7. Passiamo al programma pastorale che Lei ha stilato per il 2002-2003. Il programma si ispira al tema della Famiglia e si suddivide in cinque parti che potremmo terminologicamente sintetizzare così: § Comunicare (il Vangelo ad una Locride che cambia)§ Conoscere (la realtà educativa nella nostra terra)§ Vivere la sponsalità ( secondo la propria vocazione, come la meta del nostro cammino)§ Crescere (cioè i criteri che illuminano la nostra mente e le motivazioni che ci fanno ardere il cuore durante il cammino)§ Educare (cioè le scelte operative prioritari di quest’anno)

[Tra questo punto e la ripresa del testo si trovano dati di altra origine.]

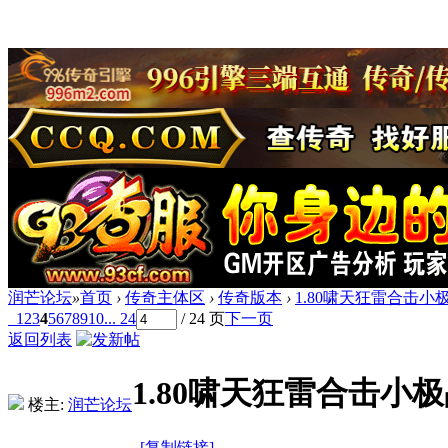
润芒论坛
»
首页
›
传奇主体区
›
传奇版本
›
1.80啸天狂雷合击小极
1
2
3
4
5
6
7
8
9
10
... 24
/ 24 页
下一页
返回列表
1.80啸天狂雷合击小极
楼主:
润芒论坛
[复制链接]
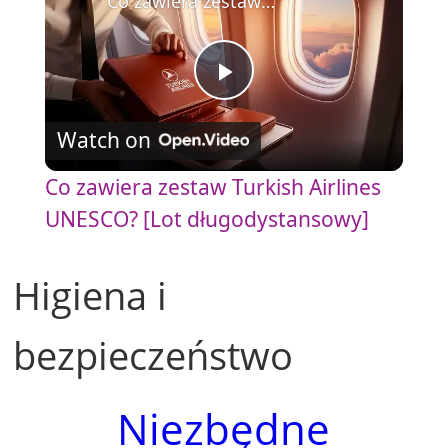
Co zawiera zestaw Turkish Airlines UNESCO? [Lot długodystansowy]
P
Watch on
l
Co zawiera zestaw Turkish Airlines
a
UNESCO? [Lot długodystansowy]
y
Higiena i
V
bezpieczeństwo
i
Niezbędne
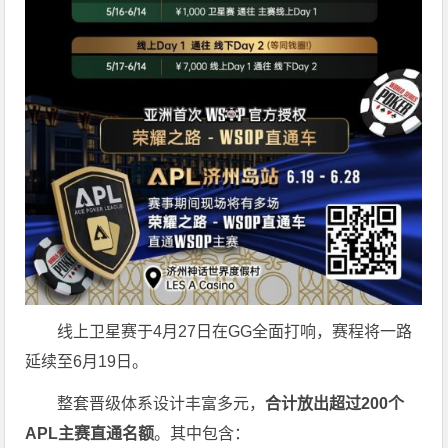
线上卫星赛于4月27日在GG全面打响，赛程将一路
延续至6月19日。
整套晋级体系设计丰富多元，
合计放出
超过200个
APL主赛直通名额
。其中包含：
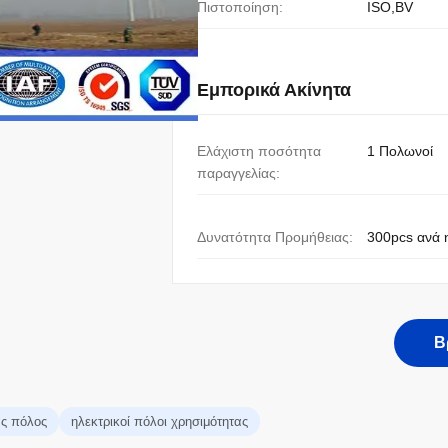
Πιστοποίηση:
ISO,BV
Εμπορικά Ακίνητα
Ελάχιστη ποσότητα
1 Πολωνοί
παραγγελίας:
Δυνατότητα Προμήθειας:
300pcs ανά 
Β
ας πόλος
ηλεκτρικοί πόλοι χρησιμότητας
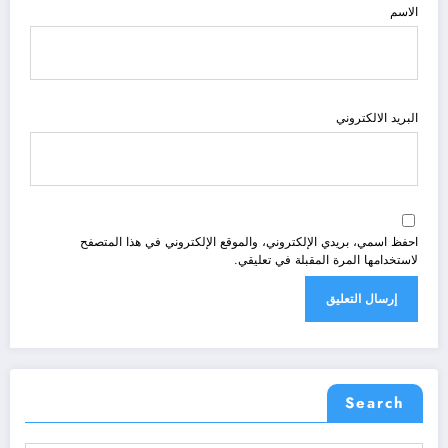
الاسم
البريد الالكتروني
احفظ اسمي، بريدي الإلكتروني، والموقع الإلكتروني في هذا المتصفح
لاستخدامها المرة المقبلة في تعليقي.
Search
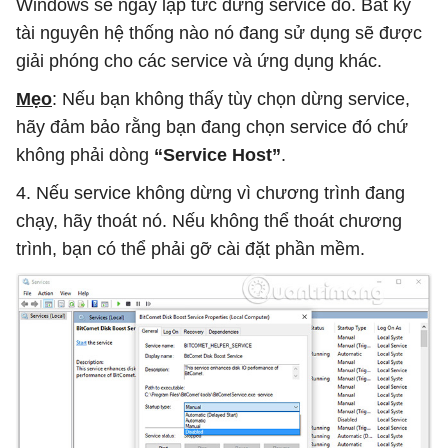
Windows sẽ ngay lập tức dừng service đó. Bất kỳ
tài nguyên hệ thống nào nó đang sử dụng sẽ được
giải phóng cho các service và ứng dụng khác.
Mẹo
: Nếu bạn không thấy tùy chọn dừng service,
hãy đảm bảo rằng bạn đang chọn service đó chứ
không phải dòng
“Service Host”
.
4. Nếu service không dừng vì chương trình đang
chạy, hãy thoát nó. Nếu không thể thoát chương
trình, bạn có thể phải gỡ cài đặt phần mềm.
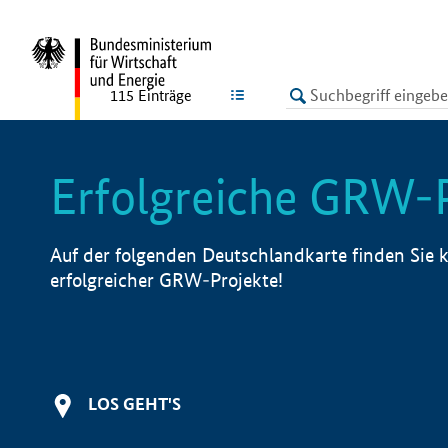
undefined
LISTE
115
Einträge
Erfolgreiche GRW-
Auf der folgenden Deutschlandkarte finden Sie k
erfolgreicher GRW-Projekte!
LOS GEHT'S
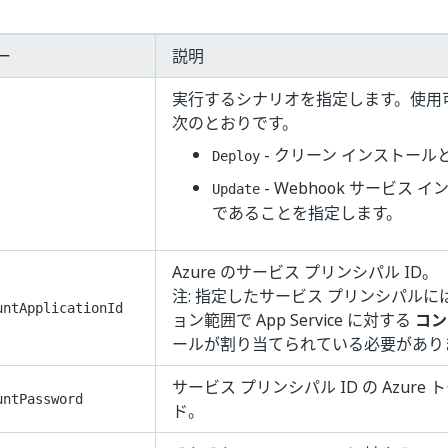
ー
説明
実行するシナリオを指定します。使用
次のとおりです。
- クリーン インストー
Deploy
- Webhook サービス
Update
であることを指定します。
Azure のサービス プリンシパル ID。
注: 指定したサービス プリンシパル
untApplicationId
ョン範囲で App Service に対する
コン
ールが割り当てられている必要があり
サービス プリンシパル ID の Azure
untPassword
ド。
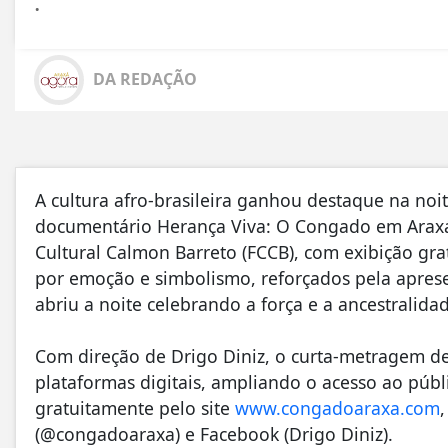
.
DA REDAÇÃO
A cultura afro-brasileira ganhou destaque na noit
documentário Herança Viva: O Congado em Araxá
Cultural Calmon Barreto (FCCB), com exibição gra
por emoção e simbolismo, reforçados pela apre
abriu a noite celebrando a força e a ancestralid
Com direção de Drigo Diniz, o curta-metragem d
plataformas digitais, ampliando o acesso ao públi
gratuitamente pelo site
www.congadoaraxa.com
(@congadoaraxa) e Facebook (Drigo Diniz).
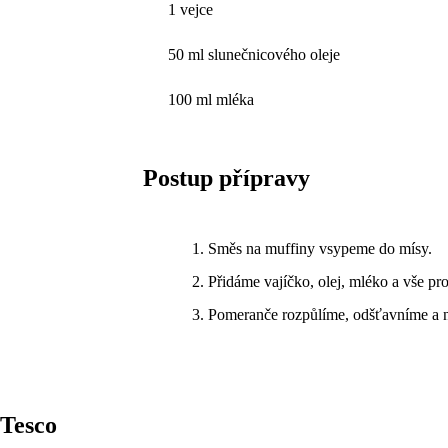
1 vejce
50 ml slunečnicového oleje
100 ml mléka
Postup přípravy
Směs na muffiny vsypeme do mísy.
Přidáme vajíčko, olej, mléko a vše p
Pomeranče rozpůlíme, odšťavníme a n
Tesco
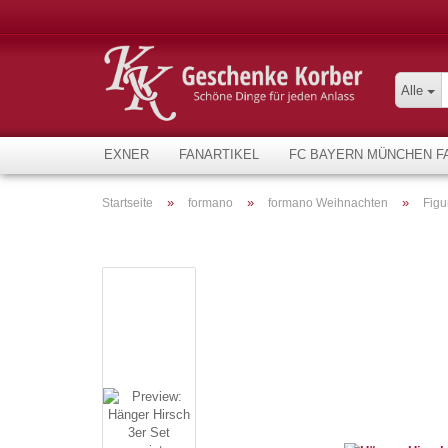
Alle
EXNER
FANARTIKEL
FC BAYERN MÜNCHEN F
»
»
»
Startseite
formano
formano Weihnachten
Figu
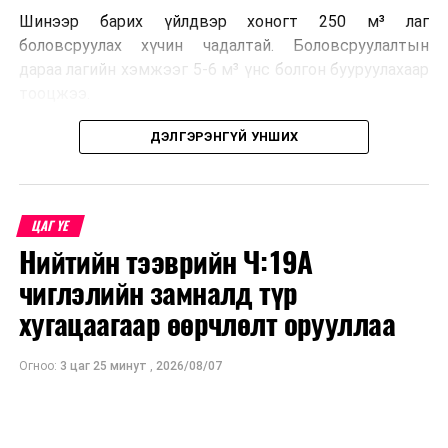
аваар саатлаас шалтгаалан хуваарьт өөрчлөлт орох
Шинээр барих үйлдвэр хоногт 250 м³ лаг
магадлалтай ба өөрчлөгдсөн тохиолдолд УБЦТС
боловсруулах хүчин чадалтай. Боловсруулалтын
ТӨХК-тай байгуулсан гэрээнд бүртгэлтэй утсаар
дараа лагийн хэмжээг 5-6 м³ үнс болгон бууруулахаар
холбогдож ААН, үйлдвэр, компаниудад мэдээлэх
тооцжээ.
болно.
Төслийн техник, эдийн засгийн үндэслэлийг
ДЭЛГЭРЭНГҮЙ УНШИХ
Засварын ажлыг тухайн тоноглолыг хүчдэлээс бүрэн
боловсруулж дууссан бөгөөд Барилга хөгжлийн
чөлөөлсний дараа хийдэг нөхцөл байдлыг харгалзан
төвийн 2025 оны долоодугаар сарын 22-ны өдрийн
үзэж хэрэглээгээ түр зохицуулан, хүлээцтэй
магадлалын ерөнхий дүгнэлтээр баталгаажуулсан
ЦАГ ҮЕ
хандахыг хэрэглэгч Та бүхнээс хүсье.
байна.
Нийтийн тээврийн Ч:19А
Цахим үйлчилгээ:
http://my.tog.mn
Мөн Нийслэлийн иргэдийн Төлөөлөгчдийн Хурлын
чиглэлийн замналд түр
Мэдээлэл, лавлагаа авах утас:
70047004
2025 оны 25/01 дүгээр тогтоолоор баталсан “Төр,
хугацаагаар өөрчлөлт орууллаа
хувийн хэвшлийн түншлэлээр нийслэлд хэрэгжүүлэх
төслийн жагсаалт”-д лаг хатааж, шатаах үйлдвэр
УНШСАН:
6476
Огноо:
3 цаг 25 минут
,
2026/08/07
барих төслийг төр, хувийн хэвшлийн түншлэлийн
ДАРААХ МЭДЭЭ
хэлбэрээр хэрэгжүүлэхээр тусгажээ.
“Сарьдагийн хийд” үзэсгэлэн маргааш нээлтээ хийнэ
ӨМНӨХ МЭДЭЭ
Лаг хатаах, шатаах технологи нь бохир ус цэвэрлэх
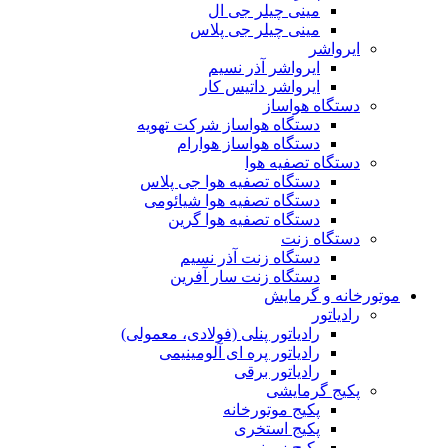
مینی چیلر جی ال
مینی چیلر جی پلاس
ایرواشر
ایرواشر آذر نسیم
ایرواشر داتیس کار
دستگاه هواساز
دستگاه هواساز شرکت تهویه
دستگاه هواساز هوارام
دستگاه تصفیه هوا
دستگاه تصفیه هوا جی پلاس
دستگاه تصفیه هوا شیائومی
دستگاه تصفیه هوا گرین
دستگاه زنت
دستگاه زنت آذر نسیم
دستگاه زنت سار آفرین
موتورخانه و گرمایش
رادیاتور
رادیاتور پنلی (فولادی، معمولی)
رادیاتور پره ای آلومینیمی
رادیاتور برقی
پکیج گرمایشی
پکیج موتورخانه
پکیج استخری
پکیج زمینی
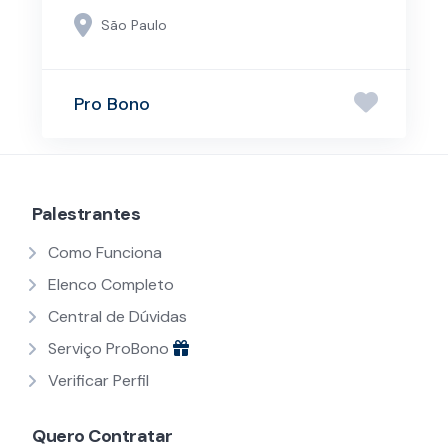
São Paulo
Pro Bono
Palestrantes
Como Funciona
Elenco Completo
Central de Dúvidas
Serviço ProBono
Verificar Perfil
Quero Contratar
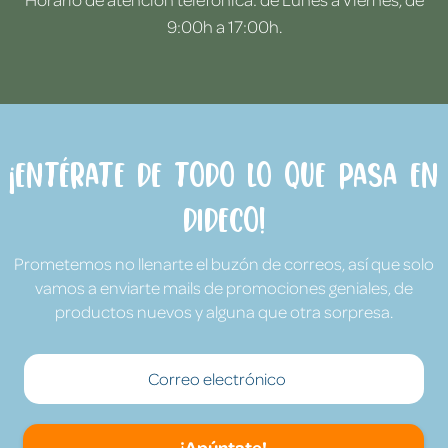
9:00h a 17:00h.
¡Entérate de todo lo que pasa en
Dideco!
Prometemos no llenarte el buzón de correos, así que solo
vamos a enviarte mails de promociones geniales, de
productos nuevos y alguna que otra sorpresa.
¡Apúntate!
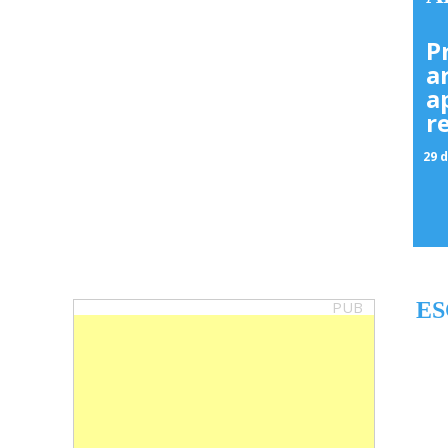
P
a
a
r
29 d
PUB
ES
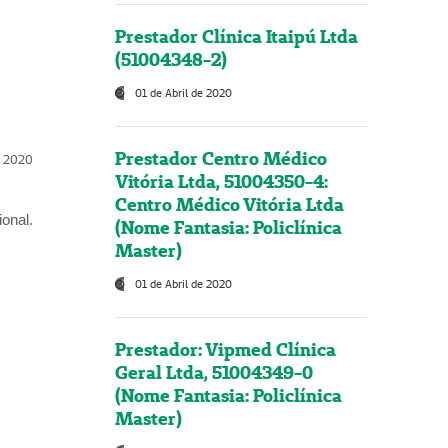
Prestador Clínica Itaipú Ltda
(51004348-2)
01 de Abril de 2020
Prestador Centro Médico
l, 2020
Vitória Ltda, 51004350-4:
Centro Médico Vitória Ltda
onal.
(Nome Fantasia: Policlínica
Master)
01 de Abril de 2020
Prestador: Vipmed Clínica
Geral Ltda, 51004349-0
(Nome Fantasia: Policlínica
Master)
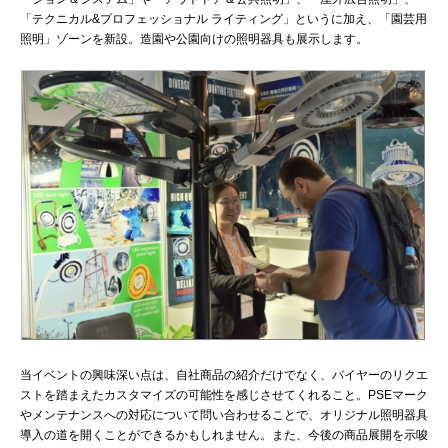
「テクニカル&プロフェッショナル ライティング」というに加え、「園芸用
照明」ゾーンを新設。造園や公園向けの照明器具も展示します。
当イベントの興味深い点は、自社商品の紹介だけでなく、バイヤーのリクエ
ストを踏まえたカスタマイズの可能性を感じさせてくれること。PSEマーク
やメンテナンスへの対応について問い合わせることで、オリジナル照明器具
導入の道を開くことができるかもしれません。また、今後の商品展開を示唆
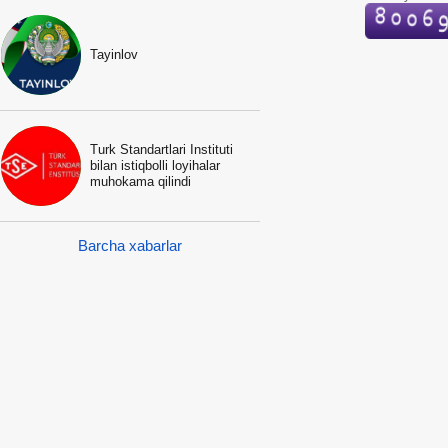
Tayinlov
Turk Standartlari Instituti
bilan istiqbolli loyihalar
muhokama qilindi
Barcha xabarlar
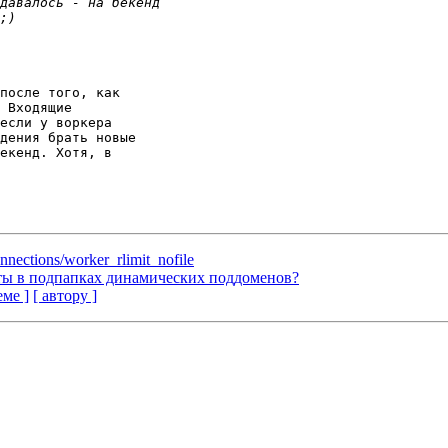
после того, как 

 Входящие 

если у воркера 

дения брать новые 

екенд. Хотя, в 

ections/worker_rlimit_nofile
ты в подпапках динамических поддоменов?
еме ]
[ автору ]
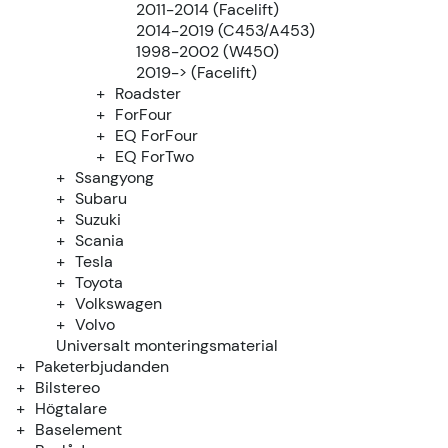
2011-2014 (Facelift)
2014-2019 (C453/A453)
1998-2002 (W450)
2019-> (Facelift)
Roadster
ForFour
EQ ForFour
EQ ForTwo
Ssangyong
Subaru
Suzuki
Scania
Tesla
Toyota
Volkswagen
Volvo
Universalt monteringsmaterial
Paketerbjudanden
Bilstereo
Högtalare
Baselement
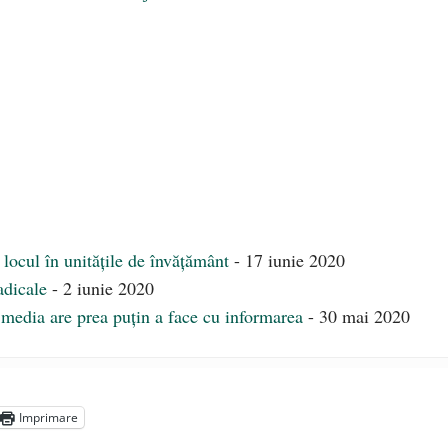
ocul în unitățile de învățământ
- 17 iunie 2020
adicale
- 2 iunie 2020
media are prea puțin a face cu informarea
- 30 mai 2020
Imprimare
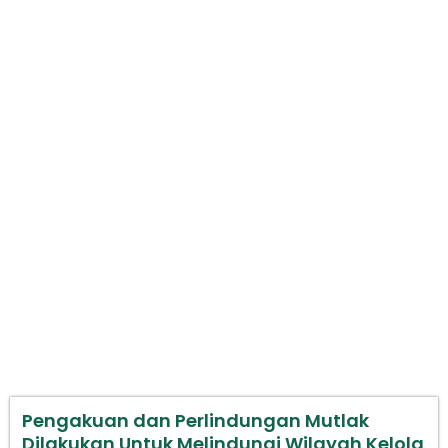
Pengakuan dan Perlindungan Mutlak
Dilakukan Untuk Melindungi Wilayah
Kelola Rakyat di Pesisir, Laut dan
Pulau Kecil
Pengakuan dan Perlindungan Mutlak
Dilakukan Untuk Melindungi Wilayah Kelola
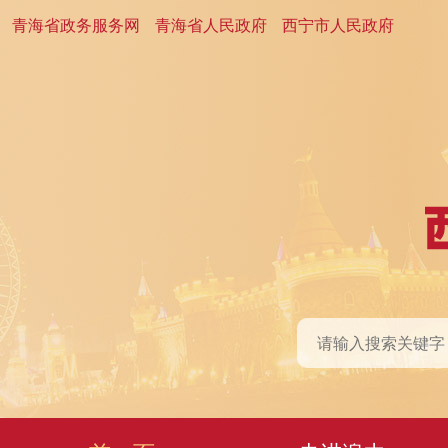
青海省政务服务网
青海省人民政府
西宁市人民政府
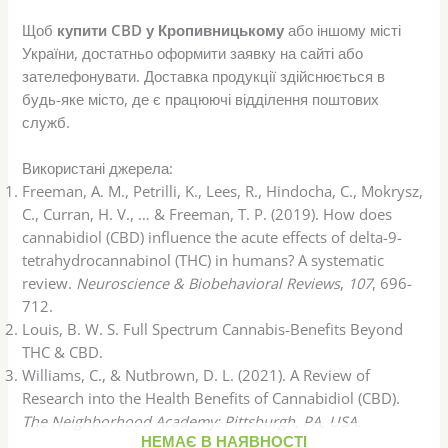
Щоб
купити CBD у Кропивницькому
або іншому місті
України, достатньо оформити заявку на сайті або
зателефонувати. Доставка продукції здійснюється в
будь-яке місто, де є працюючі відділення поштових
служб.
Використані джерела:
Freeman, A. M., Petrilli, K., Lees, R., Hindocha, C., Mokrysz,
C., Curran, H. V., … & Freeman, T. P. (2019). How does
cannabidiol (CBD) influence the acute effects of delta-9-
tetrahydrocannabinol (THC) in humans? A systematic
review.
Neuroscience & Biobehavioral Reviews
,
107
, 696-
712.
Louis, B. W. S. Full Spectrum Cannabis-Benefits Beyond
THC & CBD.
Williams, C., & Nutbrown, D. L. (2021). A Review of
Research into the Health Benefits of Cannabidiol (CBD).
The Neighborhood Academy: Pittsburgh, PA, USA
.
НЕМАЄ В НАЯВНОСТІ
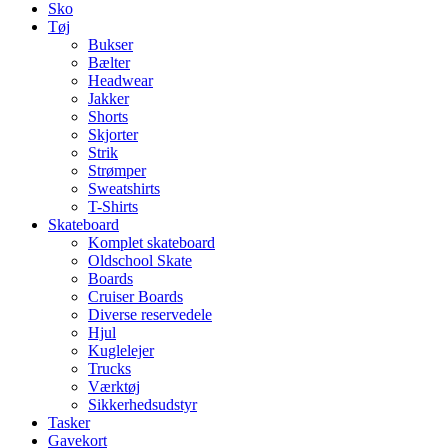
Sko
Tøj
Bukser
Bælter
Headwear
Jakker
Shorts
Skjorter
Strik
Strømper
Sweatshirts
T-Shirts
Skateboard
Komplet skateboard
Oldschool Skate
Boards
Cruiser Boards
Diverse reservedele
Hjul
Kuglelejer
Trucks
Værktøj
Sikkerhedsudstyr
Tasker
Gavekort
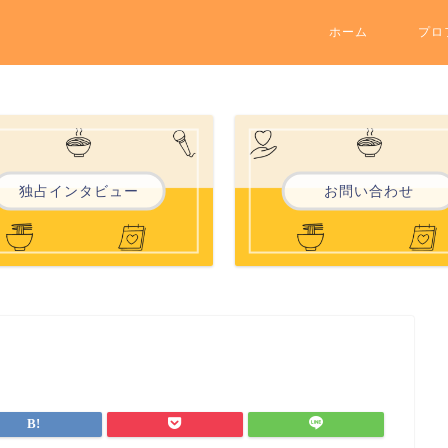
ホーム
プロ
独占インタビュー
お問い合わせ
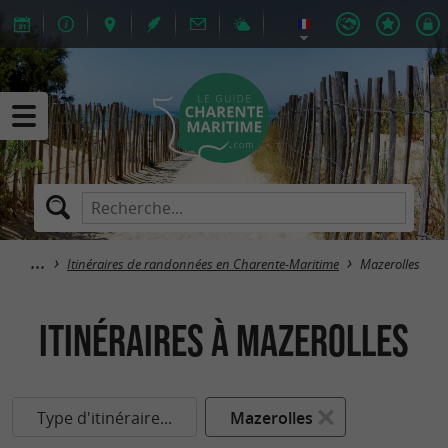
Itinéraires de randonnées en Charente-Maritime
Mazerolles
itinéraires à Mazerolles
Type d'itinéraire...
Mazerolles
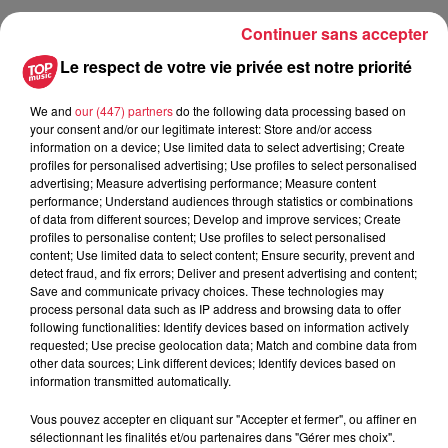
Continuer sans accepter
Le respect de votre vie privée est notre priorité
Parc Eugène Imbs - STRASBOURG
Lieu
(67)
We and
our (447) partners
do the following data processing based on
your consent and/or our legitimate interest: Store and/or access
information on a device; Use limited data to select advertising; Create
Lauréline Marotte
profiles for personalised advertising; Use profiles to select personalised
advertising; Measure advertising performance; Measure content
Organisateur
0368987288
performance; Understand audiences through statistics or combinations
of data from different sources; Develop and improve services; Create
laureline.marotte@strasbourg.eu
profiles to personalise content; Use profiles to select personalised
content; Use limited data to select content; Ensure security, prevent and
detect fraud, and fix errors; Deliver and present advertising and content;
Save and communicate privacy choices. These technologies may
process personal data such as IP address and browsing data to offer
Tarif
Gratuit
following functionalities: Identify devices based on information actively
requested; Use precise geolocation data; Match and combine data from
other data sources; Link different devices; Identify devices based on
information transmitted automatically.
Parc Eugène Imbs - mercredi 18 août 10h et 11h Un
Vous pouvez accepter en cliquant sur "Accepter et fermer", ou affiner en
spectacle de marionnettes empli d’humour et de fantaisie
sélectionnant les finalités et/ou partenaires dans "Gérer mes choix".
pour petits et grands (dès 3 ans) ! Dans leurs cages dorées,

La ringrazio di questa domanda molto cortese. Sono lieto di poter dire una parola d’incoraggiamento nel leggere la lettera pastorale, la potete trovare nelle parrocchie, ma soprattutto sentire che ogni famiglia che è già nata in ogni papà e mamma sentono che il loro essere sposati è una vocazione. Così la vivano coloro che sono ancora fidanzati o i ragazzi che guardano alla vita. Non c’è niente di destino nella vita. Tutto è una vocazione. Tutto è un progetto. Quando ci si sente amati si è capaci di perdonare e di amare, di dire grazie; cambia tutto nella vita e attorno si crea un alone positivo, che poi si trasmette sul piano sociale, perché si educa con passione, si accompagnano le iniziative, non si critica in maniera maldestra. Tutto nasce da questo cuore che sa amare e che sa di essere amato. Questo è un po’ il nocciolo su cui vorrei insistere per dire che il progetto della Chiesa non è un progetto bigotto, ma è un progetto socialmente rilevante, perché parte da un cuore cambiato, amato ad una società amata e cambiata”.Lei quando parla di comunicazione del Vangelo, sottolinea con forza, la necessità di farlo “sia con l’annuncio che con la testimonianza”. Ma attraverso quali segni e gesti di carità la Chiesa della Locride deve comunicare il Vangelo?“Lei ben coglie che comunicare non è né fare una predica, né fare un volantino, ma è vivere e testimoniare. Oggi la testimonianza che è più attesa è quella di una Chiesa povera: se è povera sarà libera, se è libera sarà capace di annunciare. Altrimenti sarà ricca, starà con i ricchi, con i ben pensanti, si schiererà dalla loro parte e non dalla parte di chi soffre. Rispetto al problema della globalizzazione, una Chiesa che sa impostare la vita con un minimo di sobrietà potrà rispondere alle sfide del tempo di oggi”.

8. E giungiamo all’ultima parte del Programma pastorale 2002-2003, quella in cui si affronta il tema dell’educazione. Dio a chi concede l’arte dell’educare? E chi può essere, oggi, un buon educatore?
“Lei coglie il sogno di ogni papà, di ogni mamma, di ogni prete, di ogni vescovo, di ogni suora di ogni insegnante. Credo a chi ha un cuore grande. A chi sa molto amare e ascoltare. Quando uno dice: non vi insegno perché ho letto un libro, ma vi insegno perché ho sofferto, perché anch’io ho visto, la parola resta efficace. Il segreto sta nel fare tesoro dei fatti della vita”.

9. La scuola, oggi, è in grado di ben educare?
“Io credo ancora di si. Specialmente le elementari le trovo profondamente motivate. Le medie sono diverse da zona a zona, da insegnante a insegnante; nelle superiori è nettissima la differenza. Molto dipende dalla qualità della persona (insegnante). Quindi, auspico non tanto un scuola nuova, ma insegnanti nuovi”.